In Fig. 7, we report achieved stack heights for two differently trained models in the three scenarios with cubes, cuboids and CCS, respectively. For each stacking episode, the algorithm is given a pool of 12 randomised objects. However, CCS scenarios always include exactly two spheres, so the maximum achievable height in this case is 11. We compare two stability predictors: One trained on cubes only (blue bars) and one trained on CSS objects (orange bars). The CCS stability predictor clearly outperforms the one trained on cubes only in all three scenarios. In fact, the cubes predictor only manages perform decently on cube stacking and largely fails when confronted with varied shapes highlighting the importance of training on a diverse shape set.

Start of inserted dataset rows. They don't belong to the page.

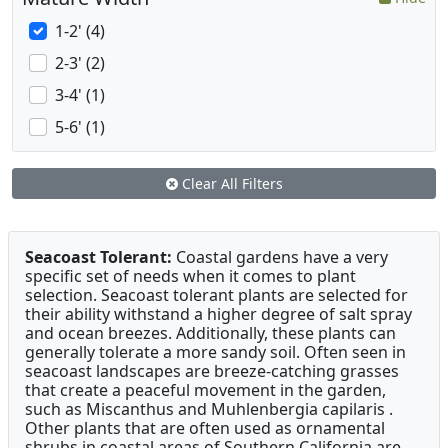
1-2' (4)
2-3' (2)
3-4' (1)
5-6' (1)
Clear All Filters
Seacoast Tolerant:
Coastal gardens have a very
specific set of needs when it comes to plant
selection. Seacoast tolerant plants are selected for
their ability withstand a higher degree of salt spray
and ocean breezes. Additionally, these plants can
generally tolerate a more sandy soil. Often seen in
seacoast landscapes are breeze-catching grasses
that create a peaceful movement in the garden,
such as Miscanthus and Muhlenbergia capilaris .
Other plants that are often used as ornamental
shrubs in coastal areas of Southern California are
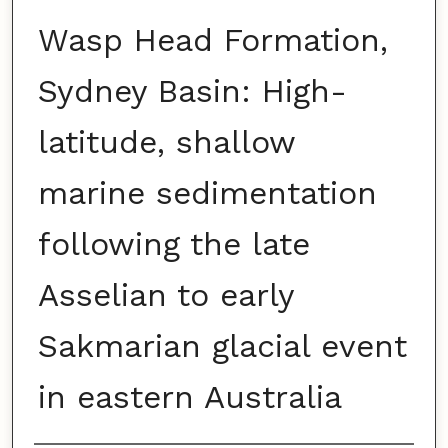
Wasp Head Formation,
Sydney Basin: High-
latitude, shallow
marine sedimentation
following the late
Asselian to early
Sakmarian glacial event
in eastern Australia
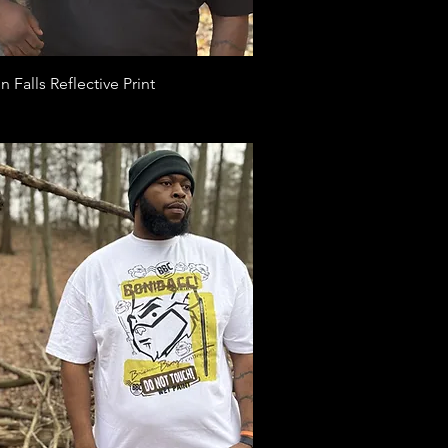
Quick View
n Falls Reflective Print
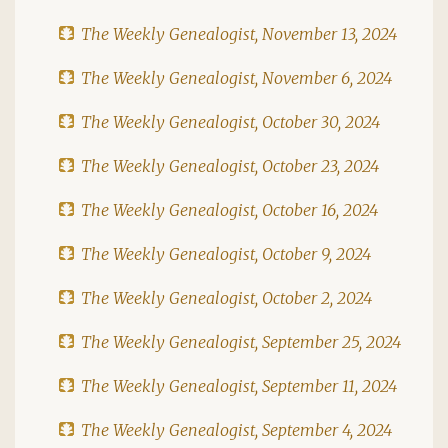
The Weekly Genealogist, November 13, 2024
The Weekly Genealogist, November 6, 2024
The Weekly Genealogist, October 30, 2024
The Weekly Genealogist, October 23, 2024
The Weekly Genealogist, October 16, 2024
The Weekly Genealogist, October 9, 2024
The Weekly Genealogist, October 2, 2024
The Weekly Genealogist, September 25, 2024
The Weekly Genealogist, September 11, 2024
The Weekly Genealogist, September 4, 2024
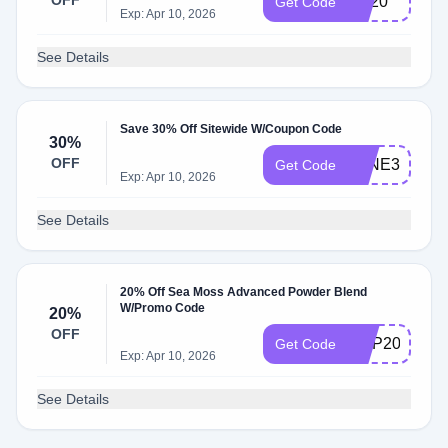
OFF
4th20
Get Code
Exp: Apr 10, 2026
See Details
Save 30% Off Sitewide W/Coupon Code
30%
OFF
JUNE30
Get Code
Exp: Apr 10, 2026
See Details
20% Off Sea Moss Advanced Powder Blend
W/Promo Code
20%
OFF
SMP20
Get Code
Exp: Apr 10, 2026
See Details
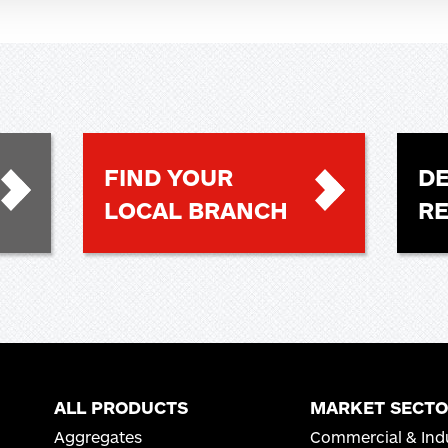
FIND YOUR
DE
LOCAL BRANCH
R
ALL PRODUCTS
MARKET SECTO
Aggregates
Commercial & Indu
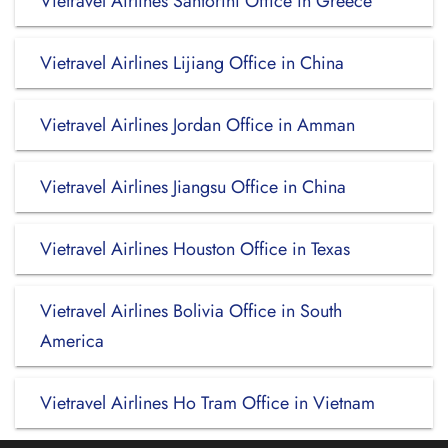
Vietravel Airlines Santorini Office in Greece
Vietravel Airlines Lijiang Office in China
Vietravel Airlines Jordan Office in Amman
Vietravel Airlines Jiangsu Office in China
Vietravel Airlines Houston Office in Texas
Vietravel Airlines Bolivia Office in South
America
Vietravel Airlines Ho Tram Office in Vietnam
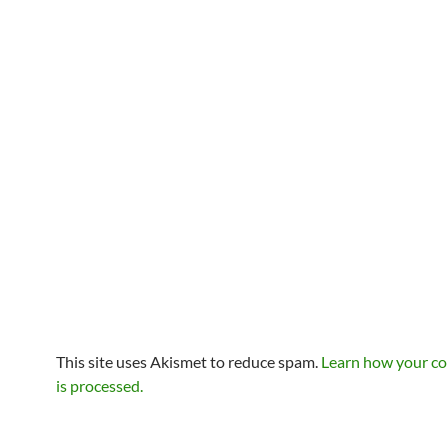
This site uses Akismet to reduce spam.
Learn how your c
is processed.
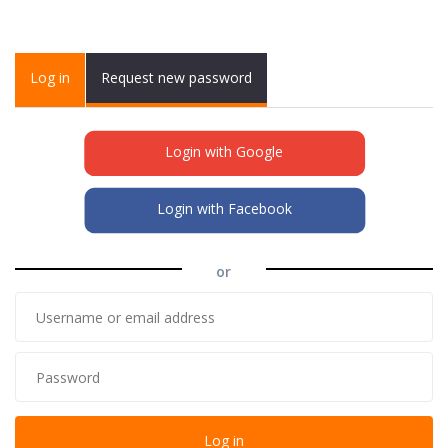
Primary tabs
Log in
(active
Request new password
tab)
Login with Google
Login with Facebook
or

5.3 Balancing Unstable Structures

In the final task, we present our model with an unstable stack, freeze it such that it does not collapse, and then ask the algorithm to place an additional object on top to counter-balance the instability. This is a subtle task that requires the model to understand the concept of counterbalancing and cannot be solved by simply centering a block on top of the one below. Figure 9 shows that our algorithm successfully solves this task with high probability in an “unstable T scenario” for different types of counterweight objects.

6 Conclusions

We investigate the acquisition of physical intuition and geometric affordances in the context of vision-based, generalised object stacking. To that end, we construct the ShapeStacks dataset featuring diverse stacks of shapes with detailed annotations of mechanical stability violations and release it publicly. We train a visual stability predictor on ShapeStacks which performs commensurately with state-of-the-art on simulated and real world images. Our model also correctly localises structural instabilities, yields an intuitive notion about the stackability of objects and successfully guides a simulated stacking process solely based on visual cues. Our results suggest that an intuitive understanding about physical principles and geometric affordances can be acquired from visual observation and effectively utilised in manipulation tasks.